David, I'm with you, before I start a cut or whatever, I have this feeling that I may do something wrong, either safety wise or screw up and waste material, and I try to stop and think about it, do I want to do this? have I thought of everything? did I measure twice, correctly? just last night I cut a piece too short, it was late, and I measured wrong, so I just quit and waited for morning to start again, if I had continued it could have been worse.


----------



## interpim (Dec 6, 2008)

I used to watch a shop for the Navy when I was stationed in VA. most of the traffic we used to get was the occasional younger guy wanting to build a speaker box for his car. But one time a retired guy wanted to build a hope chest for his daughter and was working in the shop and had attended all of the safety briefs. I caught him at one point sliding a board forward and backward across the jointer almost like he was trying to scrub it down.


----------



## PurpLev (May 30, 2008)

those sneaky machine ghosts


----------



## mattg (May 6, 2008)

Making that initial first cut!! I'm always afraid of cutting it too short!! Also, staining. Once I've finished construction, final sanded, and it's time for finish, I'm afraid I'm going to ruin all my hard work!!!


----------



## lwllms (Jun 1, 2009)

Fire.


----------



## KentS (May 27, 2009)

Watching new woodworkers that don't know enough to respect all the tools. We train new people often
and it usually makes me a nervous wreck. That,and confident people in a hurry.


----------



## charlie48 (Sep 21, 2009)

Not having a plan


----------



## scottj (Mar 15, 2009)

I'm with Scott Bryan on the jointer. After that the TS.


----------



## Rustic (Jul 21, 2008)

being in a hurry or not thinking things trhough before I make a cut


----------



## cranbrook2 (May 28, 2006)

What scares me are people who go into their shops unsure of themselves or intimidated by their own machines .They are the ones who usually get hurt first .
It,s fine to be cautious but it,s not a good idea to have negative thoughts about your own tools while you are using them .


----------



## Sean (Jul 2, 2008)

thinking 2 steps ahead instead of focusing on what i have to do right now. The other day I completely destroyed my Miter fence, an OSborne EB3….had it in the slot on the TS, and i was just running a piece of ply thru the saw to trim off a bit, kick back blew it back at me…and the EB3 saved me some stitches im sure. It hit the fence and bent it back all out of shape. I hadnt even realized what i had done for a few seconds.


----------



## MedicKen (Dec 2, 2008)

My kids in there when I am at work for 48 hrs


----------



## rowdy (Dec 22, 2008)

Dust, table saw, router.


----------



## bruc101 (Sep 13, 2008)

My wife


----------



## Rick Dennington (Aug 27, 2009)

I guess what scares me(well-not really scares me) but seriously--! Not having enough caffine and nicotine before heading to the shop. I usually sit out in the sunroom in the mornings and have 2-4 cups of joe and smokes before heading out. I've been drinking coffee and smoking for 40 years, and I'll get one serious headache if I don't get my "fix" in the mornings.
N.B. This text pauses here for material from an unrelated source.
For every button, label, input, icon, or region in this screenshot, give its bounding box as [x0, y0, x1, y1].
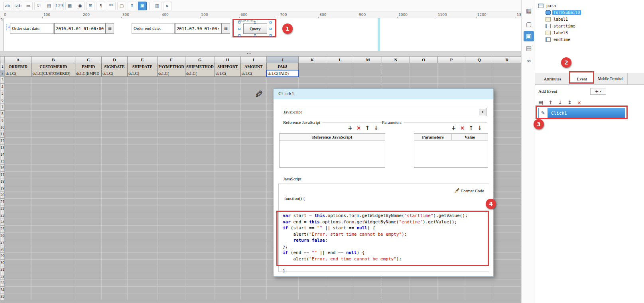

And a woodshop is no place to get a bad headache, cause you can't think straight and be clear-headed!! So I make sure I have plenty before heading out. I even have a coffe maker in the shop, put on a pot, and take several breaks(bad back,too), and have more joe. I drink about 2 pots aday. After coffee, maybe a Coke(caffine,too) in the afternoon. Always drink or eat a little snack to keep you alert while in the shop. Don't over-do, and quit when tired. You'll stay out of trouble longer that way. I find they're ain't anything that won't keep until tomorrow. That's it for me!!!


----------



## dbhost (Jul 20, 2009)

I am ultra safety paranoid in the shop, make double, triple, quadruple sure I know EXACTLY where my body parts are, and EXACTLY where the blade is, and make sure the two never meet…

What scares the tar out of me, and something that keeps me away from working as much as I would like is distraction.


----------



## papadan (Mar 6, 2009)

A lot of good answers, keep them coming please.


----------



## bunkie (Oct 13, 2009)

Me when I don't listen to that little voice that says (in Goliath's voice) "Gee, Davey, I don't think that's a good idea".


----------



## woodworm (Jul 27, 2008)

Nervousness!


----------



## PeteMoss (Nov 24, 2008)

Glue squeeze out, seriously, I have some kind of weird phobia about it.


----------



## ropedog (Mar 26, 2008)

i'm not really scared of anything in the shop, all the tools in there have the potental to do real damage, and you have to respect all of them. the scarest thing for me is that i work in a one man shop, so 99.9% of the time i am here alone and if something where to happen(knock on wood here) i would have to get a neighbor for help, or make the call myself. i try not to think about it but it's always on my mind.


----------



## webwood (Jul 2, 2009)

taking a piece i've been working on for some time and ruining it in a split second with one bad move


----------



## Cosmicsniper (Oct 2, 2009)

The other day I used the router to trim some zero clearance blanks for the tablesaw, so I threw on an old, cheap bit. After the third insert, I looked in the saw dust pile I generated and there was a glowing ember making a little smoke. Of course, I doused it. But I was thinking what might have happened if I ran my DC on it…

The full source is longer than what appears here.